The announcement for the high-profile meeting went out just last week, with both the White House and Moscow announcing the summit scheduled in about two weeks from now. This upcoming high profile meeting in Helsinki will only be the third time that the two Presidents of their respective countries would meet in the same room.
With the event coming up, a source informed CNN that President Donald Trump would like to take the opportunity to meet with President Vladimir Putin rather privately, without the presence of his aides, with only translators to be present as needed.
Afterward, other aides are to join the highly anticipated summit sometime later. Like in the case with the Singapore summit, Trump is reportedly looking for an individual meeting with his counterpart before the delegation proper comes together with all the members from both sides.
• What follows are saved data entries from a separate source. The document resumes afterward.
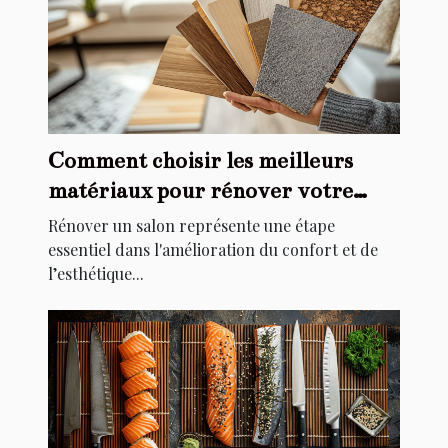
Comment choisir les meilleurs
matériaux pour rénover votre
salon
Rénover un salon représente une étape
essentiel dans l'amélioration du confort et de
l’esthétique...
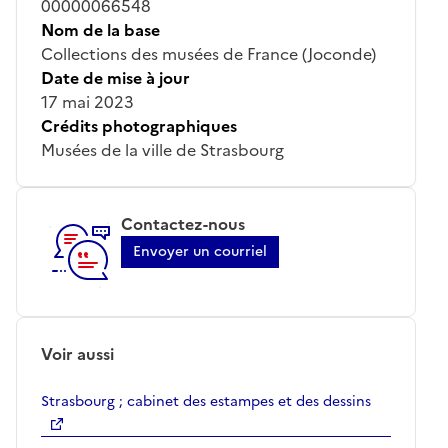
00000066548
Nom de la base
Collections des musées de France (Joconde)
Date de mise à jour
17 mai 2023
Crédits photographiques
Musées de la ville de Strasbourg
Contactez-nous
Envoyer un courriel
Voir aussi
Strasbourg ; cabinet des estampes et des dessins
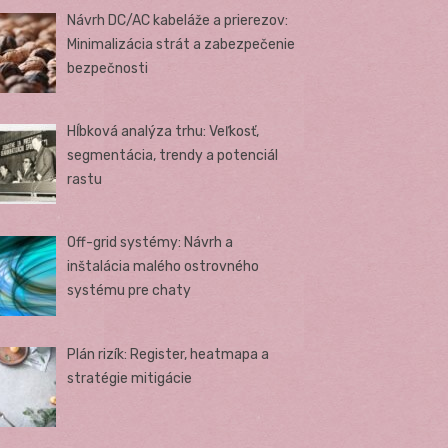
Návrh DC/AC kabeláže a prierezov:
Minimalizácia strát a zabezpečenie
bezpečnosti
Hĺbková analýza trhu: Veľkosť,
segmentácia, trendy a potenciál
rastu
Off-grid systémy: Návrh a
inštalácia malého ostrovného
systému pre chaty
Plán rizík: Register, heatmapa a
stratégie mitigácie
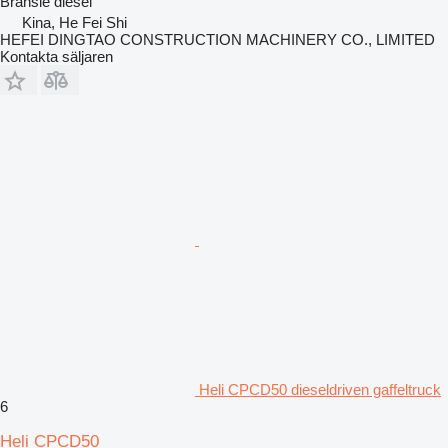
Bränsle
diesel
Kina, He Fei Shi
HEFEI DINGTAO CONSTRUCTION MACHINERY CO., LIMITED
Kontakta säljaren
Heli CPCD50 dieseldriven gaffeltruck
6
Heli CPCD50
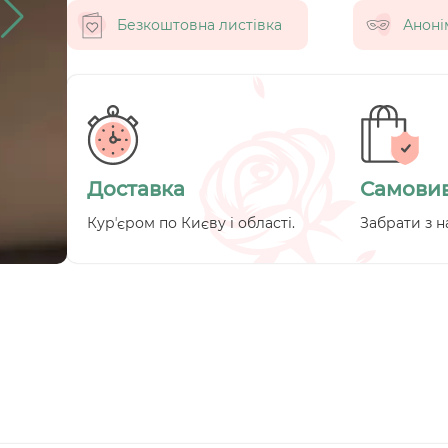
Безкоштовна листівка
Аноні
Доставка
Самовив
Курʼєром по Києву і області.
Забрати з н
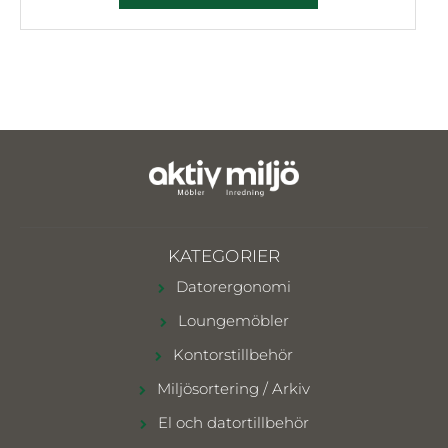
KATEGORIER
Datorergonomi
Loungemöbler
Kontorstillbehör
Miljösortering / Arkiv
El och datortillbehör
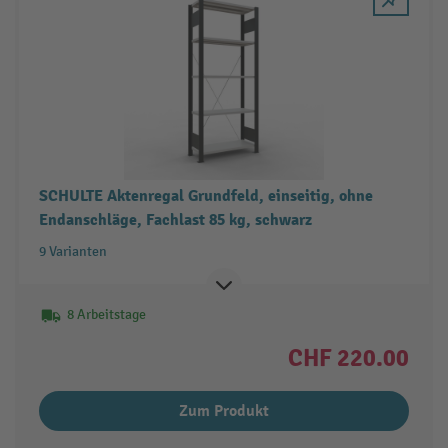
SCHULTE Aktenregal Grundfeld, einseitig, ohne
Endanschläge, Fachlast 85 kg, schwarz
9 Varianten
8 Arbeitstage
CHF 220.00
Zum Produkt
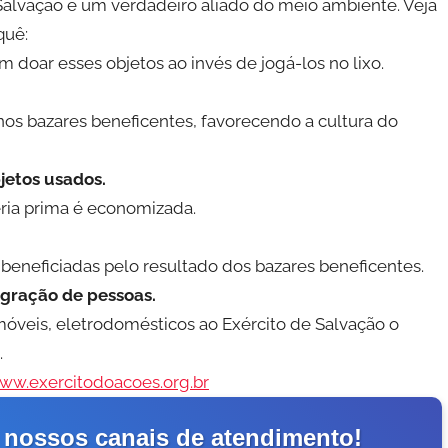
Salvação é um verdadeiro aliado do meio ambiente. Veja
quê:
doar esses objetos ao invés de jogá-los no lixo.
os bazares beneficentes, favorecendo a cultura do
jetos usados.
éria prima é economizada.
beneficiadas pelo resultado dos bazares beneficentes.
tegração de pessoas.
óveis, eletrodomésticos ao Exército de Salvação o
.
ww.exercitodoacoes.org.br
 nossos canais de atendimento!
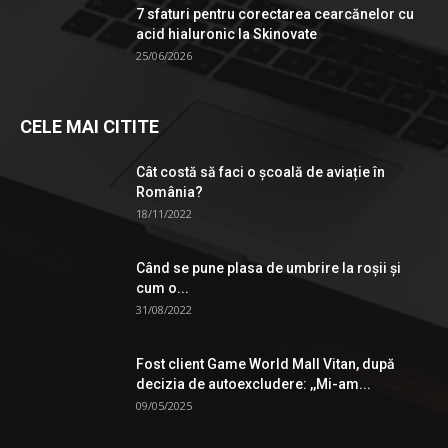
7 sfaturi pentru corectarea cearcănelor cu
acid hialuronic la Skinovate
25/06/2026
CELE MAI CITITE
Cât costă să faci o școală de aviație în
România?
18/11/2022
Când se pune plasa de umbrire la roşii şi
cum o...
31/08/2022
Fost client Game World Mall Vitan, după
decizia de autoexcludere: ,,Mi-am...
09/05/2025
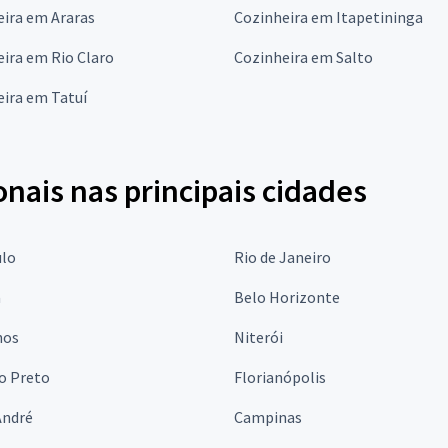
eira em Araras
Cozinheira em Itapetininga
ira em Rio Claro
Cozinheira em Salto
ira em Tatuí
onais nas principais cidades
ulo
Rio de Janeiro
a
Belo Horizonte
hos
Niterói
o Preto
Florianópolis
André
Campinas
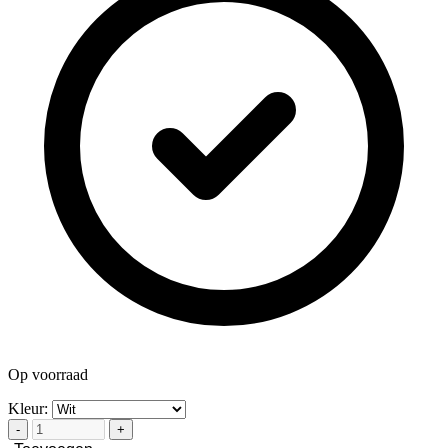
Op voorraad
Kleur:
-
+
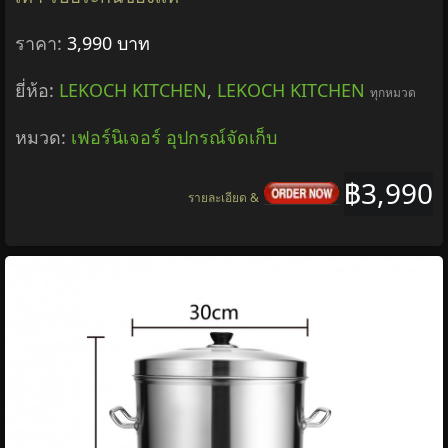
ราคา:
3,990 บาท
ยี่ห้อ:
LEKOCH KITCHEN
,
LEKOCH KITCHEN
ทุกหมวด
หมวด:
เฟอร์นิเจอร์ อุปกรณ์จัดเก็บ
฿3,990
รายละเอียด &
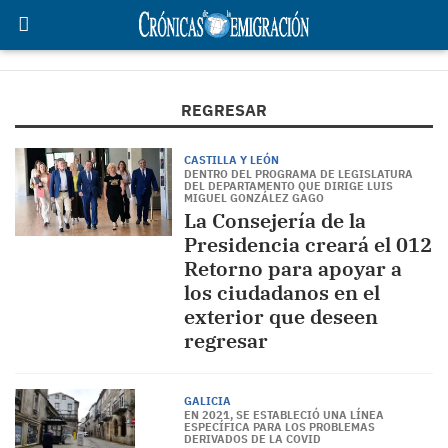
REGRESAR
CASTILLA Y LEÓN
DENTRO DEL PROGRAMA DE LEGISLATURA
DEL DEPARTAMENTO QUE DIRIGE LUIS
MIGUEL GONZÁLEZ GAGO
La Consejería de la
Presidencia creará el 012
Retorno para apoyar a
los ciudadanos en el
exterior que deseen
regresar
GALICIA
EN 2021, SE ESTABLECIÓ UNA LÍNEA
ESPECÍFICA PARA LOS PROBLEMAS
DERIVADOS DE LA COVID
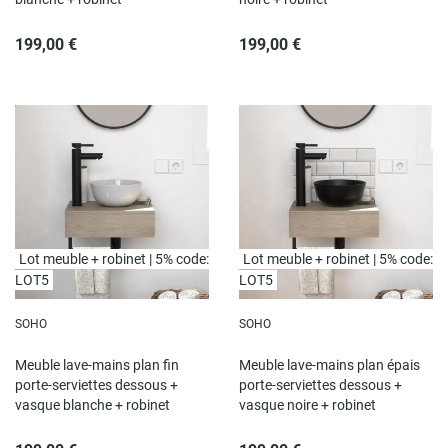
199,00 €
199,00 €
Lot meuble + robinet | 5% code:
Lot meuble + robinet | 5% code:
LOT5
LOT5
SOHO
SOHO
Meuble lave-mains plan fin
Meuble lave-mains plan épais
porte-serviettes dessous +
porte-serviettes dessous +
vasque blanche + robinet
vasque noire + robinet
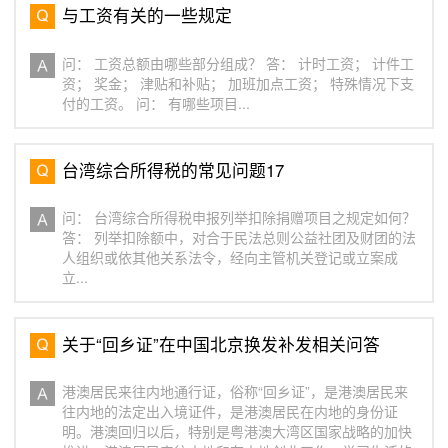
与工资有关的一些规定
问： 工资总额由哪些部分组成？ 答： 计时工资； 计件工
资； 奖金； 津贴和补贴； 加班加点工资； 特殊情况下支
付的工资。 问： 有哪些项目...
台湾综合所得税的常见问题17
问： 台湾综合所得税申报列举扣除捐赠项目之规定如何？
答： 列举扣除额中，对合于民法总则公益社团及财团的法
人组织或依其他关系法令，经向主管机关登记或立案成
立...
关于“回乡证”在中国北京换发补发相关问答
港澳居民来往内地通行证，俗称“回乡证”，是港澳居民来
往内地的法定出入境证件，是港澳居民在内地的身份证
明。港澳回归以后，特别是粤港澳大湾区国家战略的加快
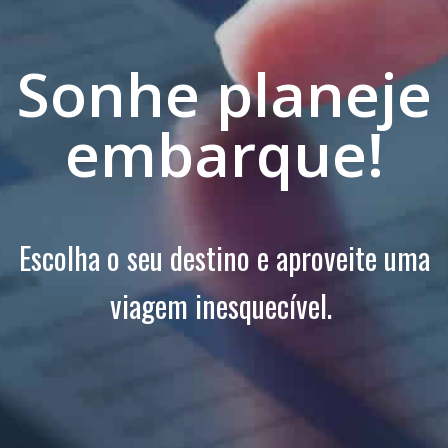
Sonhe planeje
embarque!
Escolha o seu destino e aproveite uma
viagem inesquecível.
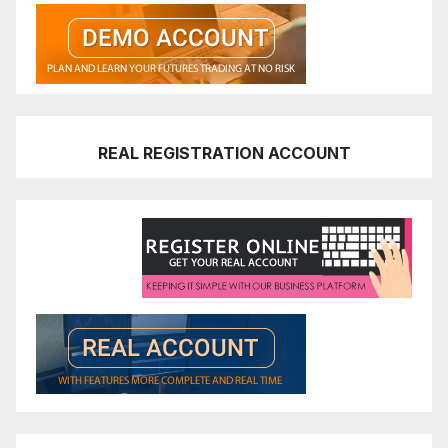
REAL REGISTRATION ACCOUNT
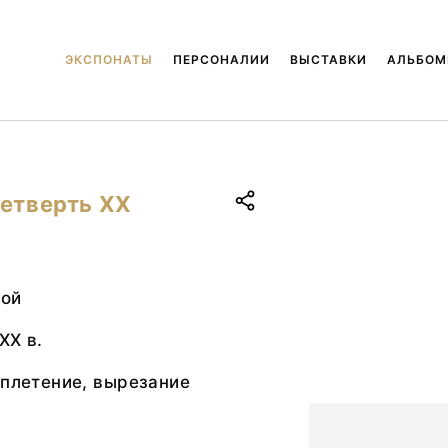
ЭКСПОНАТЫ
ПЕРСОНАЛИИ
ВЫСТАВКИ
АЛЬБО
четверть XX
кой
XX в.
 плетение, вырезание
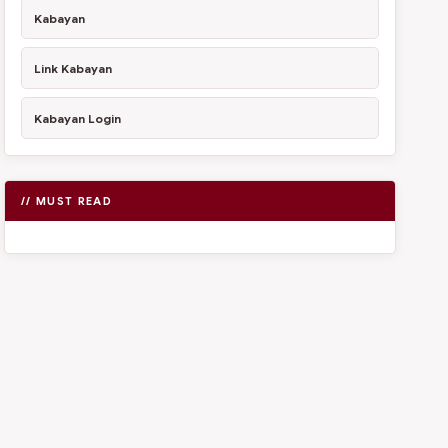
Kabayan
Link Kabayan
Kabayan Login
// MUST READ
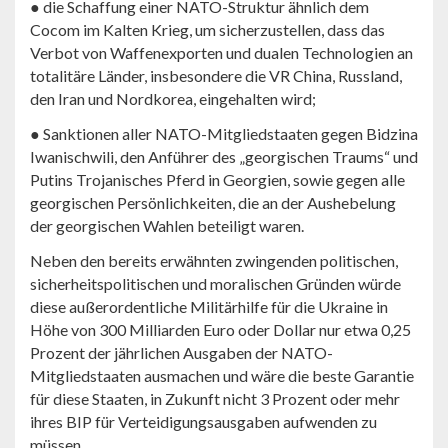
● die Schaffung einer NATO-Struktur ähnlich dem
Cocom im Kalten Krieg, um sicherzustellen, dass das
Verbot von Waffenexporten und dualen Technologien an
totalitäre Länder, insbesondere die VR China, Russland,
den Iran und Nordkorea, eingehalten wird;
● Sanktionen aller NATO-Mitgliedstaaten gegen Bidzina
Iwanischwili, den Anführer des „georgischen Traums“ und
Putins Trojanisches Pferd in Georgien, sowie gegen alle
georgischen Persönlichkeiten, die an der Aushebelung
der georgischen Wahlen beteiligt waren.
Neben den bereits erwähnten zwingenden politischen,
sicherheitspolitischen und moralischen Gründen würde
diese außerordentliche Militärhilfe für die Ukraine in
Höhe von 300 Milliarden Euro oder Dollar nur etwa 0,25
Prozent der jährlichen Ausgaben der NATO-
Mitgliedstaaten ausmachen und wäre die beste Garantie
für diese Staaten, in Zukunft nicht 3 Prozent oder mehr
ihres BIP für Verteidigungsausgaben aufwenden zu
müssen.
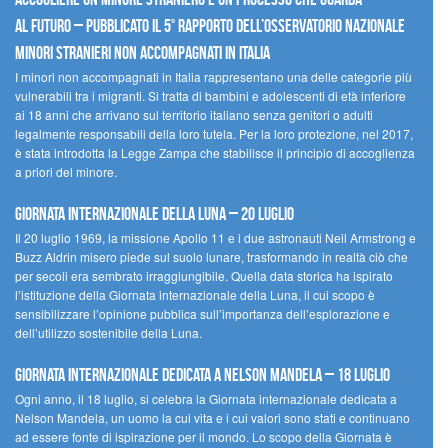
al futuro – Pubblicato il 5° rapporto dell’Osservatorio Nazionale
Minori Stranieri Non Accompagnati in Italia
I minori non accompagnati in Italia rappresentano una delle categorie più
vulnerabili tra i migranti. Si tratta di bambini e adolescenti di età inferiore
ai 18 anni che arrivano sul territorio italiano senza genitori o adulti
legalmente responsabili della loro tutela. Per la loro protezione, nel 2017,
è stata introdotta la Legge Zampa che stabilisce il principio di accoglienza
a priori del minore.
Giornata Internazionale della Luna – 20 luglio
Il 20 luglio 1969, la missione Apollo 11 e i due astronauti Neil Armstrong e
Buzz Aldrin misero piede sul suolo lunare, trasformando in realtà ciò che
per secoli era sembrato irraggiungibile. Quella data storica ha ispirato
l’istituzione della Giornata internazionale della Luna, il cui scopo è
sensibilizzare l’opinione pubblica sull’importanza dell’esplorazione e
dell’utilizzo sostenibile della Luna.
Giornata internazionale dedicata a Nelson Mandela – 18 luglio
Ogni anno, il 18 luglio, si celebra la Giornata internazionale dedicata a
Nelson Mandela, un uomo la cui vita e i cui valori sono stati e continuano
ad essere fonte di ispirazione per il mondo. Lo scopo della Giornata è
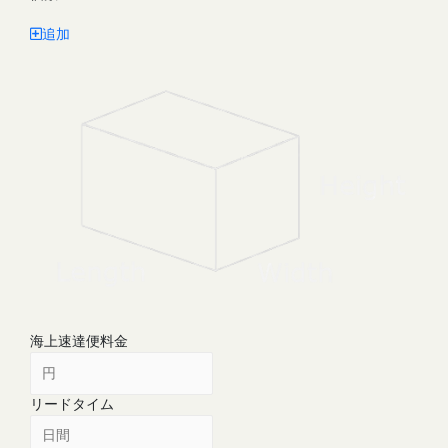
追加
海上速達便料金
リードタイム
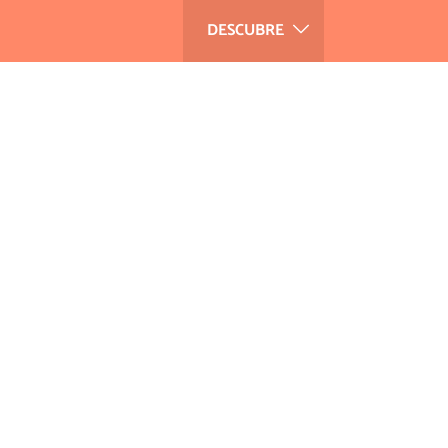
DESCUBRE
In his June 12 meeting with North Korean leader Kim Jong-Un, Trump met with him for about an hour with just the translators present for a one-on-one meeting as well. Trump took away from that meeting a "very, very good" impression at the time.
While these kinds of personal meetings could go some way towards establishing a good relationship between the two leaders before the rest of their aides join in, some U.S. officials are reportedly concerned about just Trump and Putin meeting by themselves.
Without witnesses and note-takers, it would be hard to establish if any agreements have been made between them. National Security Adviser John Bolton, however, had earlier assuaged these fears by downplaying the agenda for the July 16 meeting.
"The goal of this meeting really is for the two leaders to have a chance to sit down, not in the context of some larger multilateral meeting, but just the two of them, to go over what is on their mind about a whole range of issues," Bolton said on Sunday, July 1.